Les vitraux de Viollet-le-Duc n’ont pas brûlé.
Ils ont été restaurés, ils sont classés, ils ont été financés par les dons et ils sont parfaitement adaptés au lieu. Les remplacer n’est ni une nécessité, ni une restauration, ni un progrès. C’est un acte idéologique qui déshonore l’État.

Notre-Dame n’appartient ni à un président, ni à un lobby culturel, ni à une artiste militante de Los Angeles, mais à la France, à son histoire, à son génie chrétien et gothique. La remplacer par des vitrines idéologiques, c’est altérer ce que le feu n’avait pas détruit.

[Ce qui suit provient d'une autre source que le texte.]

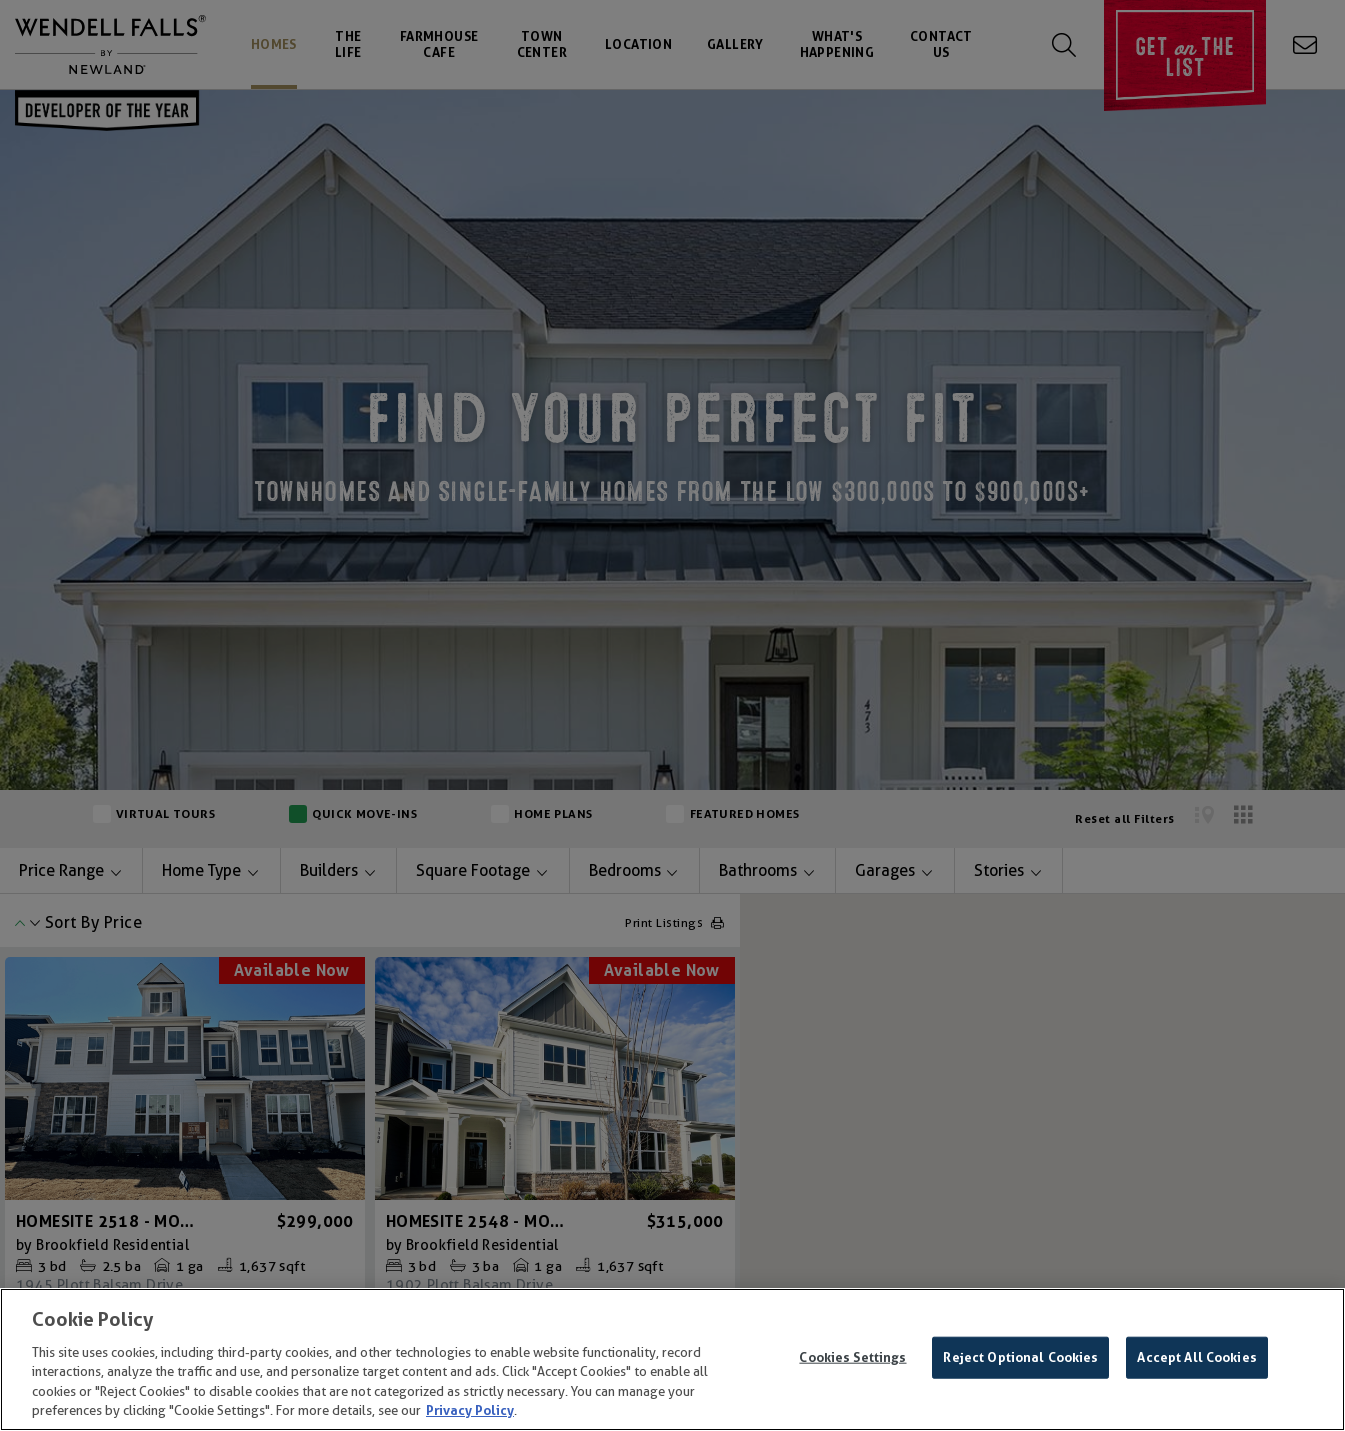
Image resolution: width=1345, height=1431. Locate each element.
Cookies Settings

Alors que la polémique enfle, la pétition lancée par La Tribune de l’Art pour sauver les vitraux de Viollet-le-Duc vient de franchir la barre historique des 300 000 signatures. Un chiffre absolument inédit pour une cause patrimoniale, qui dépasse de loin le cercle des spécialistes et signale un rejet massif du projet dans le pays réel. Conservateurs, architectes, historiens de l’art, donateurs de la restauration, simples fidèles ou amoureux de Notre-Dame s’y retrouvent dans une même intuition : on ne remplace pas, pour faire plaisir à l’époque, des verrières classées, intactes, restaurées avec l’argent des Français. Qu’Emmanuel Macron persiste à ignorer un tel niveau d’opposition, tout en se prévalant du « lien affectif » des Français avec leur cathédrale, résume mieux que tous les discours la déconnexion du pouvoir face à ce scandale patrimonial et spirituel.